Early last month, rumors began circulating in security circles that Kaspersky's company, the Russia-based Kaspersky Labs, was working on an operating system for industrial control systems (ICS) intended to be radically more secure than anything now existing. The company makes some of the most highly regarded consumer and enterprise security software in the world.
Kaspersky himself confirmed the rumors on his blog in mid October, saying:
We're working on methods of writing software which by design won't be able to carry out any behind-the-scenes, undeclared activity, [that guarantees] the impossibility of executing third-party code, or of breaking into the system or running unauthorized applications on our OS; and this is both provable and testable.

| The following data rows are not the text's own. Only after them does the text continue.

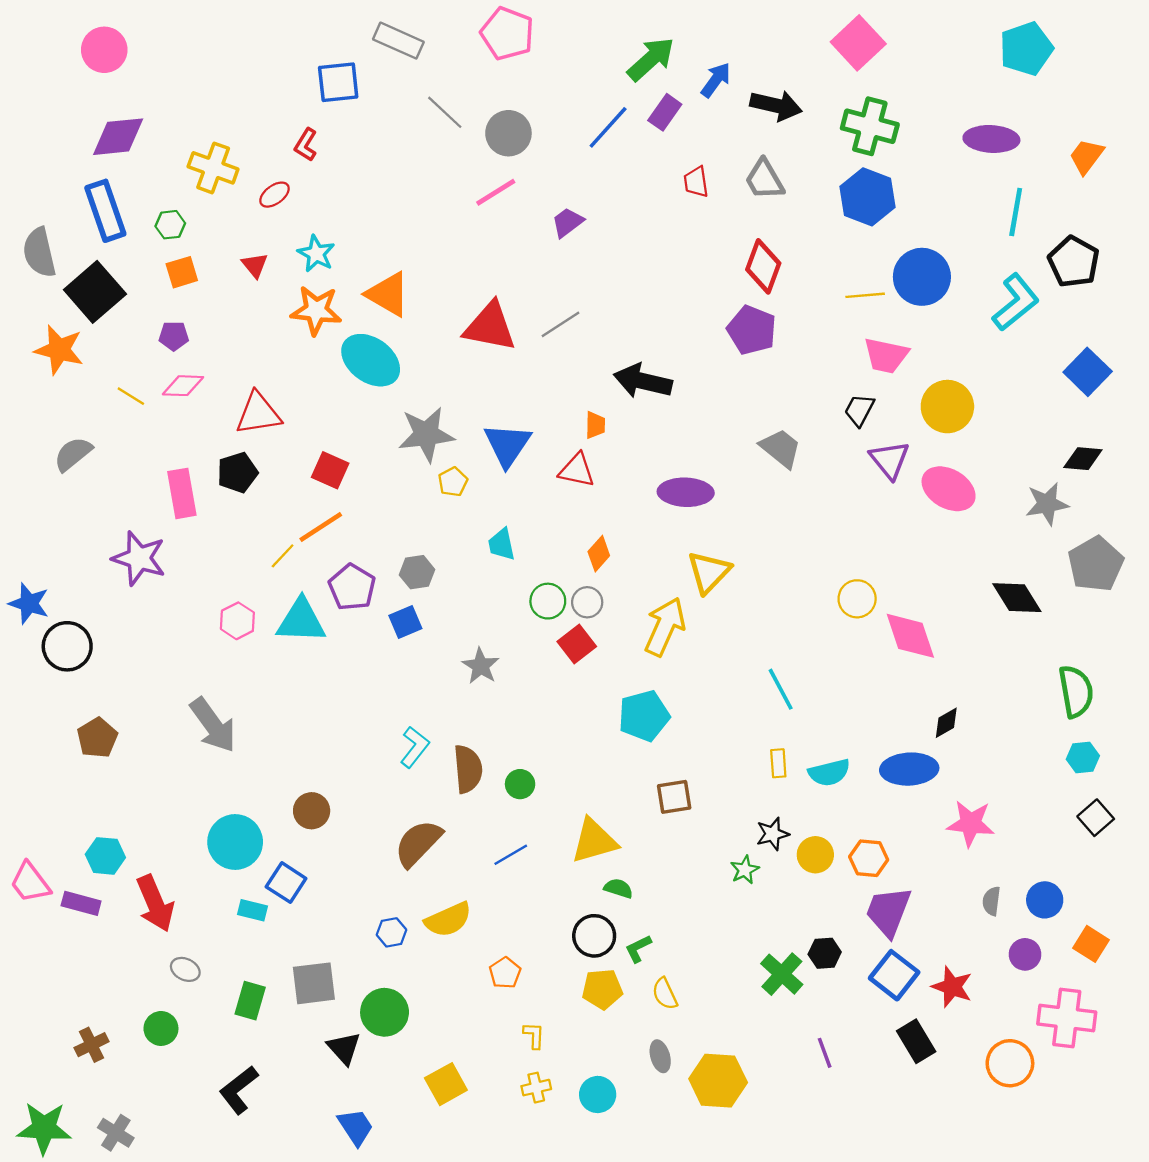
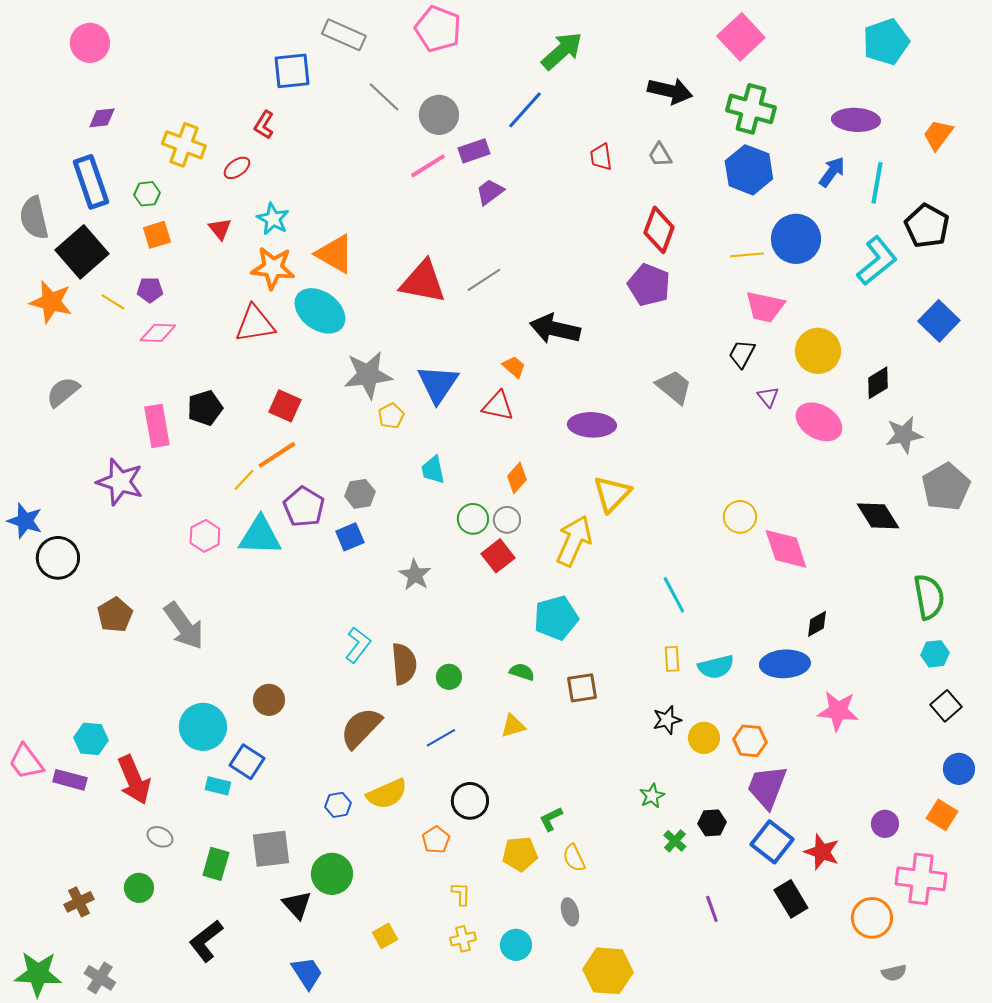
blue arrow: (716, 80) -> (832, 172), moved
purple rectangle: (665, 112) -> (474, 151), moved, turned 36
purple diamond: (118, 137) -> (102, 118), size x0.6
gray trapezoid: (764, 180) -> (660, 155), size x0.7
yellow line: (131, 396) -> (113, 302), moved
red triangle: (258, 413) -> (255, 324), moved
orange trapezoid: (595, 425) -> (514, 367), turned -50
black diamond: (1083, 459) -> (878, 383), moved, turned -36
purple triangle: (889, 460) -> (768, 397), size x0.6
brown pentagon: (97, 738) -> (115, 615), moved
yellow triangle: (594, 841) -> (513, 726), size x0.6
green star: (745, 870) -> (652, 796), moved
green semicircle: (618, 888) -> (522, 672), moved
blue circle: (1045, 900) -> (959, 769), moved
gray semicircle: (991, 901) -> (894, 973), moved, turned -110
black circle: (594, 936) -> (470, 801), moved
green cross: (782, 974) -> (675, 841), size x0.6
yellow hexagon: (718, 1081) -> (608, 971), moved
yellow square: (446, 1084) -> (385, 936), size x0.7

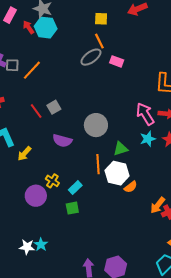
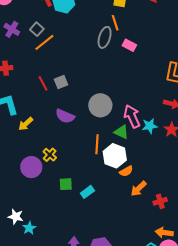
gray ellipse: (91, 57) -> (105, 37), turned -45
gray square: (12, 65) -> (37, 29), moved, turned 32
pink arrow: (145, 114) -> (132, 116), moved
green triangle: (121, 149) -> (121, 132), turned 35
cyan rectangle: (75, 188) -> (87, 192), moved
orange arrow: (158, 205) -> (139, 189), moved
cyan star: (41, 245) -> (29, 228), moved

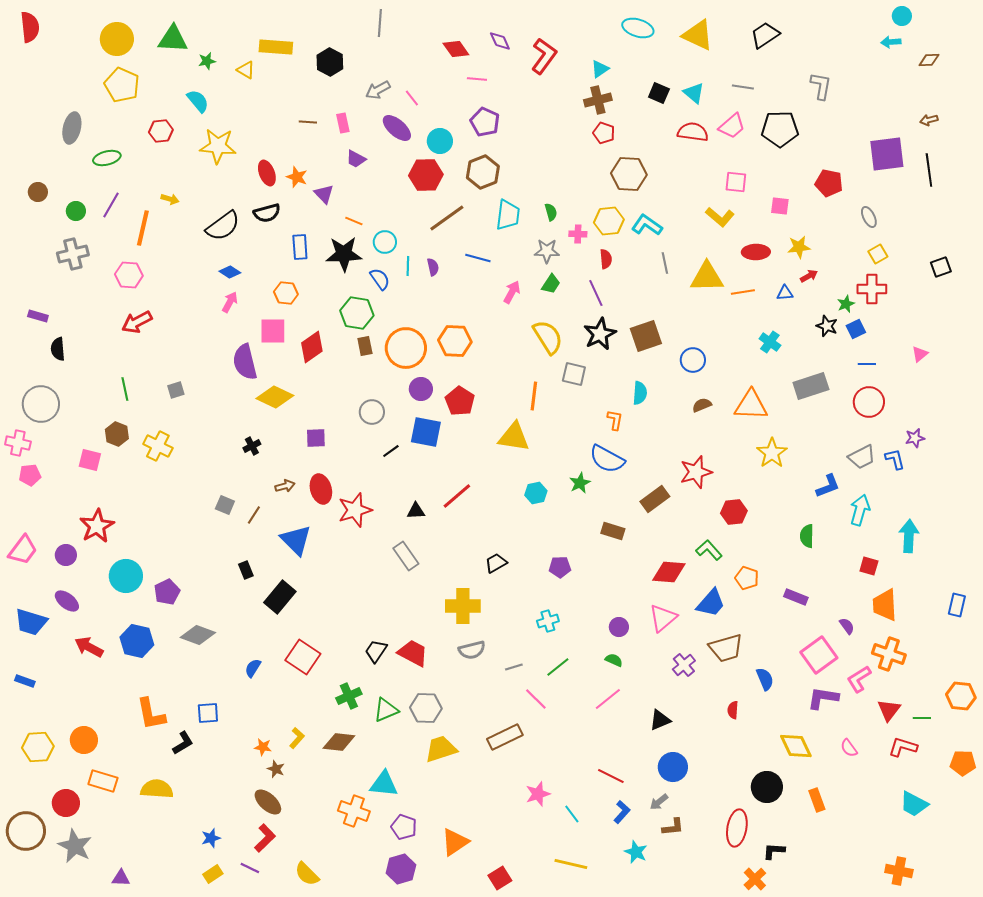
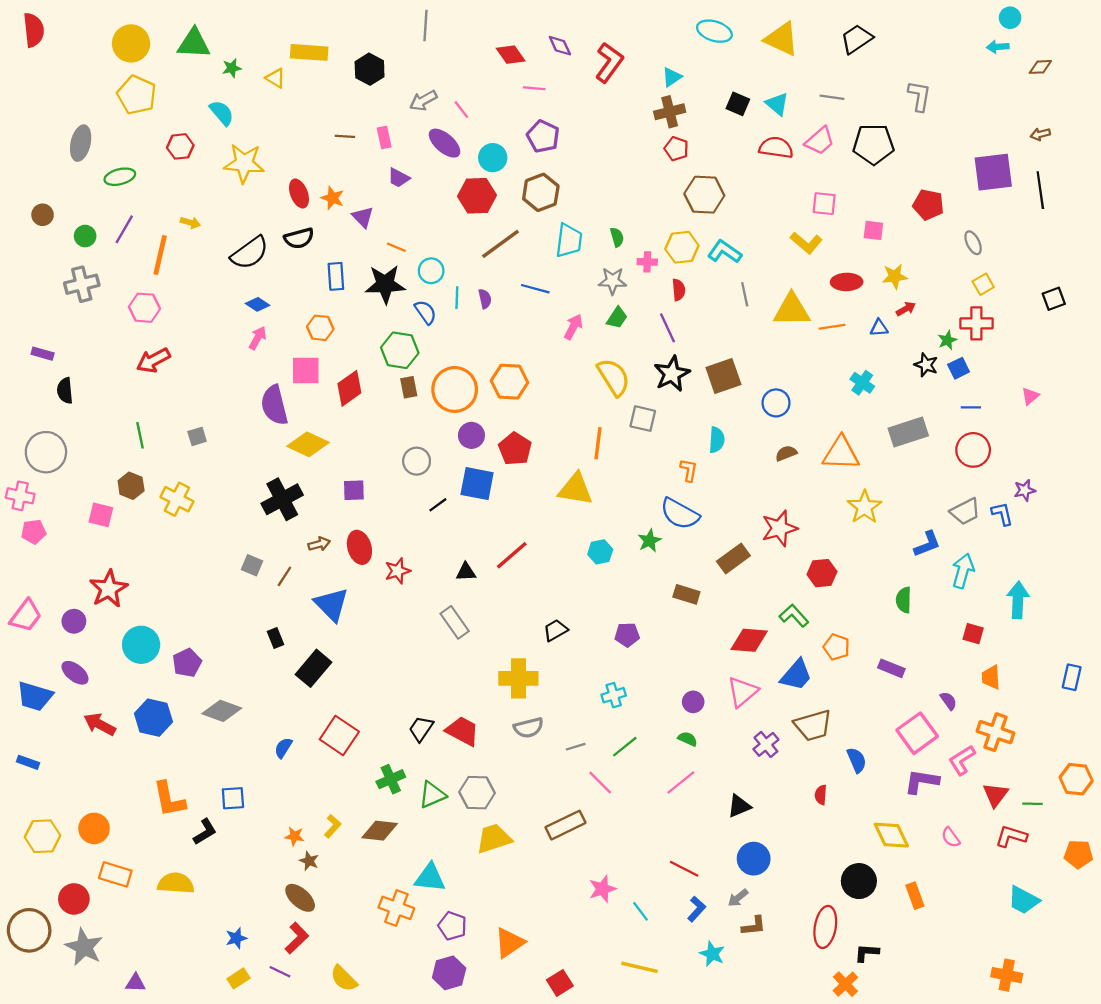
black cross: (252, 446) -> (282, 499), size x2.0
red star: (355, 510) -> (398, 571), size x0.7
orange trapezoid: (885, 605) -> (991, 677), size x0.7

The company released a few more details about the theory behind such a secure OS. The idea is to provide a provably secure kernel into which existing ICSs and SCADA systems can be plugged. This is to be a special-purpose OS for industrial control, not a general one that consumers or businesses could use. The company asserts that no existing code is secure enough, so something new must be developed from the ground up.
Security experts dispute most of Kaspersky's claims, first of all that it is possible to write guaranteed-correct code. It's not that no one has ever tried (as Kaspersky incorrectly claimed to ThreatPost); Infoworld quotes security blogger Roger Grimes: "To make a private, dedicated OS that is more secure than a popular OS is not that hard." But one with with zero errors? Hard.
Another essential problem: On Kaspersky's proposal, ICSs and SCADA systems take on the role of applications running on a secure OS. These "applications" are themselves far from secure, as has been demonstrated all too often as of late.
An equally intractable problem for the proposal will be leeriness about Kaspersky himself. In a detailed profile for Wired, Noah Shachtman sums up the suspicions of Kaspersky's "KGB-sponsored training, his tenure as a Soviet intelligence officer, his alliance with Vladimir Putin's regime, and his deep and ongoing relationship with Russia's Federal Security Service, or FSB." (Wired quotes "one prominent member of Russia's technology sector" as saying, "Rule number one of successful companies here is good relations with the secret police.")
Kaspersky has done nothing to endear himself to US political circles -- quite the opposite in fact. He more or less singlehandedly brought the Flame malware to light, thus effectively neutralizing it in its role as a cyber-weapon against Iran, as the Washington Post confirmed in June. US intelligence circles must be wondering: Was Kaspersky doing the bidding of the Kremlin to aid Russia's ally?
This is not a man the security establishment is going to allow within miles of the systems controlling US infrastructure, even if all source code were published. Back doors in low-level code are just too easy to hide.
Security has a great deal of room for improvement, in enterprise networks as in industrial systems. But don't hold your breath until Eugene Kaspersky provides the improvements.